GuanLab / Leopard

16 stars 5 forks source link

Query on cut off for true TF binding from prediciton #10

Closed Al-Murphy closed 3 years ago

Al-Murphy commented 3 years ago

Hi,

I was wondering if the cut-off for a model's predicted transcription factor binding is 0.5 when using Leopard?

I think this is dealt with in the score_record function in auc.py but it isn't clear to me exactly what it is doing. Is there any chance you could clarify firstly, what this function does and secondly, what the cut-off to mark a positive and negative prediction from Leopard's continuous predicted score?

Thanks, Alan.

Hongyang449 commented 3 years ago

Hi Alan,

Leopard only provide the continuous predicted scores without any cutoff for the positive/negative binarization.
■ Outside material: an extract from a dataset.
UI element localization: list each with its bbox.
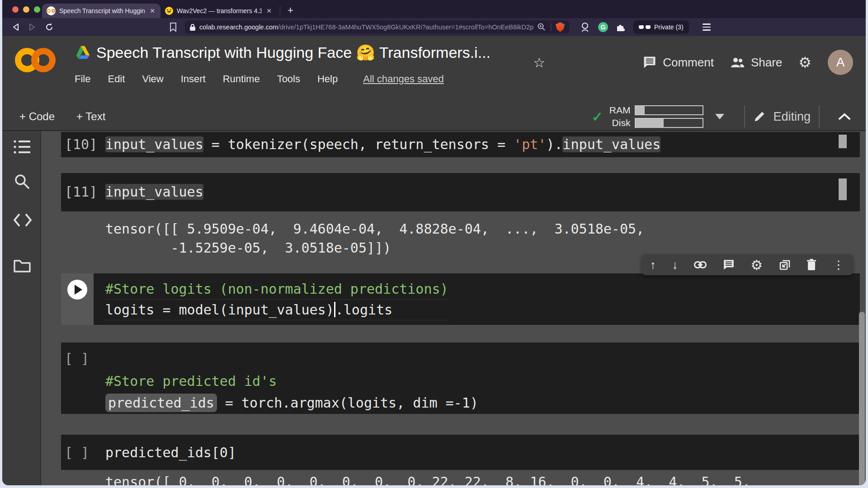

You can select the cutoff based on your needs - it is always the tradeoff among precision, recall, and false positive rate.

Therefore, instead of using an arbitrary cutoff to calculate the precision/recall/others, the two functions in auc.py are used to calculate the areas under the precision-recall curve and the ROC curve. The score_record function first divides [0-1] into e.g. 10^5 = 10,000 bins if the argument input_digits = 5. Then for each bin, calculate the true positives/false positives/others based on predicted values that are within that bin. Then the outputs are used in the calculate_auc function to calculate the areas under two curves.

You can also check out the Table_S4 and Table_S5, which list Leopard's performance at multiple False Positive Rate(FPS) and recall cutoffs.

Thanks, Hongyang

Al-Murphy commented 3 years ago

That makes sense, thanks!